Livability Index – Is Your Senior’s City Livable for Aging in Place?

If you asked your senior loved one what they want in the town where they currently live to be happy and meet all their needs, do you know what they would answer?

Would they want a Walmart or a hospital?

Would they want a doctor or a movie theater?

Would they have to have a Starbucks?

Each person will want something different and that’s what makes city life so unique.

Each different city across the country has its own unique personality!
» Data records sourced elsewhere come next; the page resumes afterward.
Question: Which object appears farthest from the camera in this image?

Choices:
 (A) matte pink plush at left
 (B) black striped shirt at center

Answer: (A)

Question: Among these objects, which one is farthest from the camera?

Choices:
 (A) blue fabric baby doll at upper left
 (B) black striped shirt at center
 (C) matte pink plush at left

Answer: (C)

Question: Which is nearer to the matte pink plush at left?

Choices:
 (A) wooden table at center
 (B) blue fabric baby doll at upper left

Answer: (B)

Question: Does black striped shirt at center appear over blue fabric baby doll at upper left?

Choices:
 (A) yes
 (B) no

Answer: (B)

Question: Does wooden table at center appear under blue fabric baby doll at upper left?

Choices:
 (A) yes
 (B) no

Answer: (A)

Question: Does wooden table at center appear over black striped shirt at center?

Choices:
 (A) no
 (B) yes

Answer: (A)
You might be surprised about how your senior answers these types of questions when they are asked.

Do you wonder if their current city or neighborhood is meeting their current needs or perhaps their future needs?

Livability Index

AARP has created a livability index to help communities work toward creating places that encourage independent living for its older citizens. It is intended to be a guide for improvements as well as a way to compare cities across the nation.

The index contains 60 factors for home buyers looking to relocate to a more livable location.

It is true that the majority of older adults, such as your own senior loved one, wish to remain in their own home as they age. However, their present home may not be in an area that is considered livable for independence in aging.

A livable community is described as one that has housing, transportation and other options which allow seniors to remain independent.

The index contains seven categories and denotes a score for communities that can be compared nationally with other cities.

What Seniors Want

There are specific items that seniors who are surveyed desire in their communities and neighborhoods as they age.

These items help them remain independent and achieve an optimal quality of life.

These features include:

  • Bus stops, public transportation
  • Grocery stores
  • Pharmacies
  • Parks
  • Hospitals
  • Church
  • Train/subway
  • Big box store
  • Entertainment
  • Shopping mall

Seniors are looking for options to fulfill their current interests but also those needs they forecast for the future as they age.

Their home now may be meeting their needs but they realize that in 5-10 years it may not provide them the services that are required for independent living.

Current States of the Neighborhood

What experts have found when reviewing the ideal settings for aging seniors is that our current cities are often lacking in the items that makes them the most livable for aging.

The main reason why communities are falling short of the term livable is that they have been built up using the automobile at the center.

The planning of neighborhoods in the past often included cul de sacs, which inhibit traffic flow. These homes were ideal when homeowners were raising the kids and the homes accommodated large families and safety for playtime.

Now the home is too large for seniors who raised their children and are usually two story and isolating from the neighbors.

When an elder has a two-story home, it may be limiting their functionality with mobility issues or simply difficult to maintain over time. Even the house ages and needs constant care.

Some of these larger homes are expensive for aging seniors to own and maintain as well.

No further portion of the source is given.